▸ **Activity**:
Copy out exactly the stretch of the listing below that begins at the line containing "genitals — and" and ends at the line containing "cause many issues with y", and copy nothing outside it.

▸ **Records provided**:
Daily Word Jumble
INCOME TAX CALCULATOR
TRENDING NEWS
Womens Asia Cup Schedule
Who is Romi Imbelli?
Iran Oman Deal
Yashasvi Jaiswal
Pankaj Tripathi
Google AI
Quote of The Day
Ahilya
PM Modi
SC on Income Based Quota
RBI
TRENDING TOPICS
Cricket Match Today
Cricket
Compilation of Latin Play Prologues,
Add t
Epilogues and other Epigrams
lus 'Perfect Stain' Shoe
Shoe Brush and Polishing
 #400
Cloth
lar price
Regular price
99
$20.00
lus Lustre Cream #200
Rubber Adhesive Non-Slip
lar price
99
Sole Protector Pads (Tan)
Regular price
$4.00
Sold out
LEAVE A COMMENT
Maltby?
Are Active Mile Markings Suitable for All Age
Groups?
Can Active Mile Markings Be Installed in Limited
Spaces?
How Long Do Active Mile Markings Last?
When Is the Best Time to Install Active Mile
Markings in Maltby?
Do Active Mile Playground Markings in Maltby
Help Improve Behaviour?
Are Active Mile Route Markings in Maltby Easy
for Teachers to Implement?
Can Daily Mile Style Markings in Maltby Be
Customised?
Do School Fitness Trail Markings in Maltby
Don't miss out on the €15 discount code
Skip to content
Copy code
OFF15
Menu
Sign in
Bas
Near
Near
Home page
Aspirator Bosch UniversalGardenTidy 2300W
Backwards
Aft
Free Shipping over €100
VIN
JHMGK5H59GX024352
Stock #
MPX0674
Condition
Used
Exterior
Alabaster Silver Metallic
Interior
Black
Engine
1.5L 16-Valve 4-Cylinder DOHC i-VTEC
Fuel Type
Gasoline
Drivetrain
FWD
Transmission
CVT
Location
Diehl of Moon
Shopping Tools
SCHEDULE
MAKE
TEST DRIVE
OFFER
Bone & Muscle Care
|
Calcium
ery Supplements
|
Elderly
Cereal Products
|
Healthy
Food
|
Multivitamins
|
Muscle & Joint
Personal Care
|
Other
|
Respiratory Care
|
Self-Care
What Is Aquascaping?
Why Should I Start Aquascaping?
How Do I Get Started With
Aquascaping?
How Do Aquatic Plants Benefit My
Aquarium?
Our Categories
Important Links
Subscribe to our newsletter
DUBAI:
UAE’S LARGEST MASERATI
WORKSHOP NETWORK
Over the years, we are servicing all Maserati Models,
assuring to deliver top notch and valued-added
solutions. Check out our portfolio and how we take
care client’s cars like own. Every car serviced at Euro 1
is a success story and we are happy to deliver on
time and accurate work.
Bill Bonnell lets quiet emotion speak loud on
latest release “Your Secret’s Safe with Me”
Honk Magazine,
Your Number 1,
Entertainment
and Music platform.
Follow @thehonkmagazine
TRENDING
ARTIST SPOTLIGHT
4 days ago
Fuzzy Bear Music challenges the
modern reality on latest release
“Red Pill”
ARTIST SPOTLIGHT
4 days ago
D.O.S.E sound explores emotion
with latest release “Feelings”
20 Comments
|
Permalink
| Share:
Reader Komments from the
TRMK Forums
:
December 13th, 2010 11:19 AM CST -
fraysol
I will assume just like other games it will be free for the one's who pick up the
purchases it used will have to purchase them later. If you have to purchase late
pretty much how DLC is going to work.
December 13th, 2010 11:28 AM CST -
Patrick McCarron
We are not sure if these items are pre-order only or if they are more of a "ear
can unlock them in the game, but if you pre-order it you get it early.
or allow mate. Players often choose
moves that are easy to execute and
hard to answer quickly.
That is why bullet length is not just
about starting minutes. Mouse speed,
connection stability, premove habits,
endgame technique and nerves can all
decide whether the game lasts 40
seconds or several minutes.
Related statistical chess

* * *

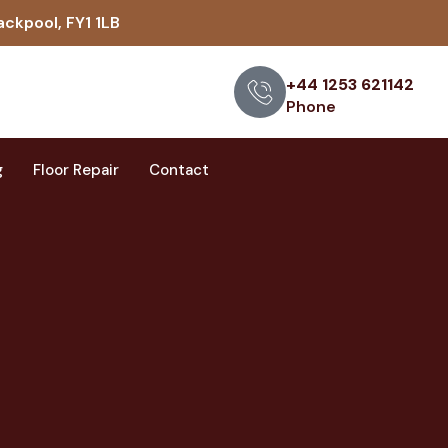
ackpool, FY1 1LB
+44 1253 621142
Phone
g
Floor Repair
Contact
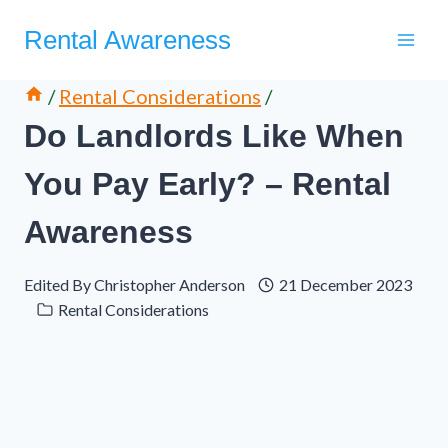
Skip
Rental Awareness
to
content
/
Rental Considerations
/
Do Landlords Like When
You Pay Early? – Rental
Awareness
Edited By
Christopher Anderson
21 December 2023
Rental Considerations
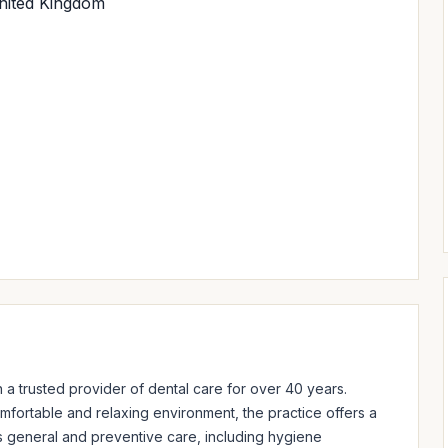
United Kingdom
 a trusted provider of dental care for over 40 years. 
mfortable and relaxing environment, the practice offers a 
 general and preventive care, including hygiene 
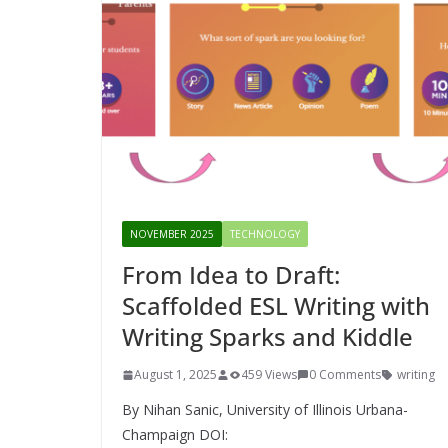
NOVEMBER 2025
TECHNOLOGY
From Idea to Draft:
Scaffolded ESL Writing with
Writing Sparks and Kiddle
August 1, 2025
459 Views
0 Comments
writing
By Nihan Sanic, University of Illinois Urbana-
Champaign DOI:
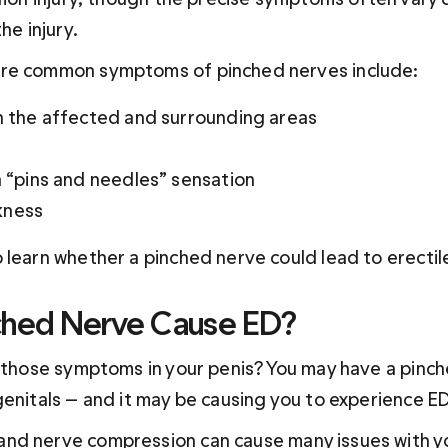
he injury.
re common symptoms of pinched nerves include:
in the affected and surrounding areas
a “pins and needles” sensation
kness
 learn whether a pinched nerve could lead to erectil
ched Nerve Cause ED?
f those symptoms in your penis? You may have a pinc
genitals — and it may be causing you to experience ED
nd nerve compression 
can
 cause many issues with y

* * *

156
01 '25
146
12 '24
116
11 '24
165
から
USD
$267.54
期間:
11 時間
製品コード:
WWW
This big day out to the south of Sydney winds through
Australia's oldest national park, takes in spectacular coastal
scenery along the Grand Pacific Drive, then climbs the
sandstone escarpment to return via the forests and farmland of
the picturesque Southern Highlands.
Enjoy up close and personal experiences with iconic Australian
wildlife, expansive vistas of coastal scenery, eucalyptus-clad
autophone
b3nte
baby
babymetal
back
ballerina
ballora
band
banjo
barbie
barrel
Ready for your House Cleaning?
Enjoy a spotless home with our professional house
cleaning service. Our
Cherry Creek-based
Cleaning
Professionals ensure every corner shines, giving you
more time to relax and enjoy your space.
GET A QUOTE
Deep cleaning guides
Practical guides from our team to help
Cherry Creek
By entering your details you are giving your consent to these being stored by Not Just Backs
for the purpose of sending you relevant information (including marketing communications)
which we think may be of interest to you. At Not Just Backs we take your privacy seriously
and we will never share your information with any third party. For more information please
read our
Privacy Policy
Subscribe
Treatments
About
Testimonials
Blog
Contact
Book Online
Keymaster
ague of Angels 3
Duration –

▸ **Exercise response**:
genitals — and it may be causing you to experience ED
nd nerve compression 
can
 cause many issues with y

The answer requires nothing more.